The nordics are basically Earthlings 5.0 ; taller, stronger, faster, more beautiful, smarter, and longer lived by magnitudes. They also tend to have psychic Jedi powers, although not near the scale of the reality-warping the A-dragons manage to pull off. Some Nordics stem from Feline ancestry (the leonids), and are more likely to have red or black hair, rather than blonde hair. Leonid eyes may also be green or yellow rather than blue. Unfortunately, yellow-eyed leonids are often mistaken for being reptilians in a human disguise. Other branches of Nordic space humans may also feature purple or red eyes, and sensitivity to sunlight, as the sunlight of Sol probably doesn't agree too well with the sunlight spectra of their homeworld that they are used to.
If they do have anything resembling a military within their culture or society, the warriors are probably going to be either issued some sort of super power armor(in addition to their already optimal physique and Jedi powers), or be surgically/biologically modified ala 40k Space Marines.
It is these sorts of aliens who, excepting for culture-shock and legal bureaucratic documentation, can get a haircut, learn some English, get a change of clothes, and be anyone you could lay eyes on, from the hot tall chick at the library, to the guy who just walked past you down the street, which is also why the military top brass are so paranoid about aliens; given the chance to go to bootcamp, they could very well ALREADY be spread throughout every last branch of the military, at every level.
and their propaganda in popular culture
- Space Invaders, for example, was programmed as a reply to the highly pixelated Arecibo message.

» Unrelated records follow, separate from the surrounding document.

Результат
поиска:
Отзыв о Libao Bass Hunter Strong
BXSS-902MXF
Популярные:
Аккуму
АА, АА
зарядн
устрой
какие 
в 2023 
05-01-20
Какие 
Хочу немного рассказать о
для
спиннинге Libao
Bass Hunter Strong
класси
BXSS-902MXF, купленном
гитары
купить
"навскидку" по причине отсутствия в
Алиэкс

A particularly innovative interactive propaganda piece from the Martian Ministry of Warfare, the "game" successfully conveyed the message that Martians could never be defeated by any weapon whatsoever. However, the game failed to defeat the commonly held—and very correct—Victorian-era conception that Martians could be easily defeated if somebody happened to sneeze.
- The Day the Earth Stood Still is another example of covert alien operations on Earth. A little-known fact is that "Klaatu barada nikto" is the key to a mind control network that will allow Klaatu to take over the world, kill everyone off and start anew. The idea was that, if humans fell prey to such inane, idiotic bits of popular culture, became obsessed with them and started quoting them once every thirty minutes, humankind is hopeless after all.
- 2001: A Space Odyssey is actually the correct story of humanity.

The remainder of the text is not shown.